Le 29 mars à 19h, Bozar consacre un close-up à Sanaz Azari, réalisatrice belgo-iranienne de grand talent dont les œuvres sont à mi-chemin entre la fiction et le documentaire. Venez découvrir en sa présence Salaam Isfahan et I comme Iran, deux films complémentaires, restituant chacun à sa manière le regard singulier que portent les Iraniens sur leur propre pays et leur histoire récente.

Dans quelles circonstances êtes-vous arrivée en Belgique ?

Je suis née en 1981, en pleine guerre Iran-Irak. Soit deux ans après la Révolution islamique. Mes parents, qui n’étaient pas du tout des activistes politiques, ont décidé de quitter le pays quand j’avais quatre ans parce qu’ils aspiraient simplement à mener une vie normale. Ils ont toutefois conservé un lien vivant avec l’Iran. Je dis toujours que nous avions quitté l’Iran physiquement, mais pas mentalement car, à la maison, on mangeait des plats persans, on écoutait de la musique iranienne, on était bercé par la poésie que mon père déclamait.

Pourquoi avez-vous choisi avec Salaam Isfahan de filmer les Iraniens lors des élections présidentielles de 2009 ?

Le projet initial consistait à capturer par un dispositif photo-cinéma très précis des images des passants dans la rue à travers des séances photo car la photo permet d’arrêter le temps et de créer des moments silencieux qui paradoxalement laissent souvent beaucoup de choses transparaître. En 2009, lorsque je suis partie en tournage, je me suis rendue compte que les élections présidentielles étaient proches. Mais celles-ci ont pris une tournure tout à fait particulière. Le soulèvement populaire suscité par la réélection de Mahmoud Ahmadinejad à la présidence de la République islamique avait été précédé par un mouvement de foule : les Iraniens étaient déjà sortis dans la rue pour appeler  à voter en faveur de l’autre candidat, Mir Hossein Moussavi, soutenu alors par les Réformateurs. Quand Ahmadinejad « remporta » la victoire alors que la majorité des Iraniens avaient voté pour son adversaire, les gens se sont véritablement révoltés. Dans le film, par exemple, je demande à deux jeunes à vélo où ils se rendent, et ils me répondent : « Nous allons nous faire taper dessus ». Les gens étaient désespérés, cette élection qu’ils pensaient  truquée était l’événement de trop, ce sentiment d’injustice a cristallisé, au fond, le mécontentement qui couvait déjà de longue date.

Dans quel état se trouvait alors la société civile iranienne ?
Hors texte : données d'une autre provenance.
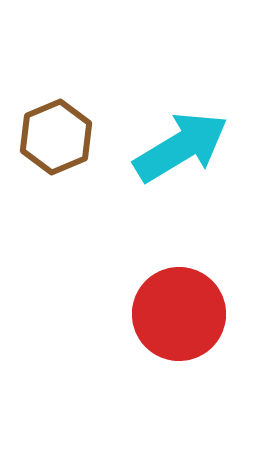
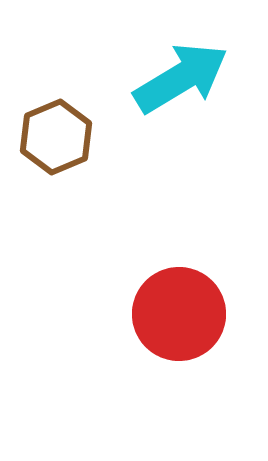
cyan arrow: moved 69 px up
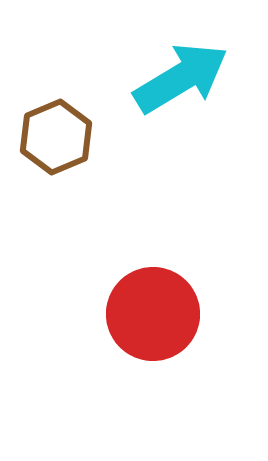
red circle: moved 26 px left
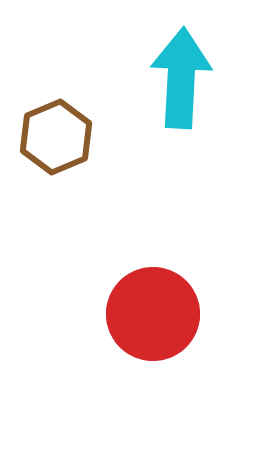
cyan arrow: rotated 56 degrees counterclockwise
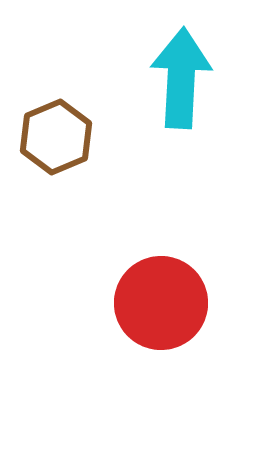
red circle: moved 8 px right, 11 px up
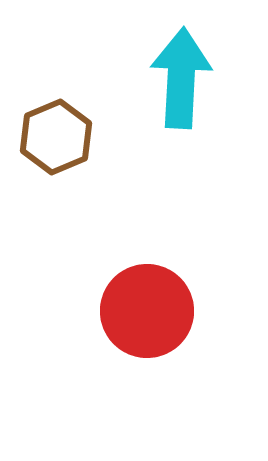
red circle: moved 14 px left, 8 px down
J’ai trouvé une société extrêmement éveillée, avec des gens qui, en dépit du régime, allaient chercher l’information là où elle se trouvait et qui avaient soif de culture. Par exemple, certains films de Pasolini que j’ai vus durant mes études à La Cambre, étaient projetés clandestinement dans les caves des maisons. Il y avait un désir de vivre incroyable même si la vie était plus dangereuse. J’ai pu observer le rôle impressionnant que jouait la culture, qui leur permettait de  tenir bon, en dépit des circonstances politiques. Mais en même temps, je me demande si les gens ne se sont pas résignés à accepter le régime actuel en ayant développé, pour supporter leur quotidien, une vie parallèle, clandestine, limitée à l’espace de leur jardin secret. Le traumatisme de la révolution et de la guerre Iran-Irak est encore bien présent et je pense que les Iraniens ne sont probablement plus prêts à revivre quelque chose d’aussi violent. La guerre a d’ailleurs facilité la consolidation du régime car les Iraniens ne pouvaient à la fois faire face à la guerre et entrer  dans la résistance politique.

Comment le projet d’I comme Iran est-il né ?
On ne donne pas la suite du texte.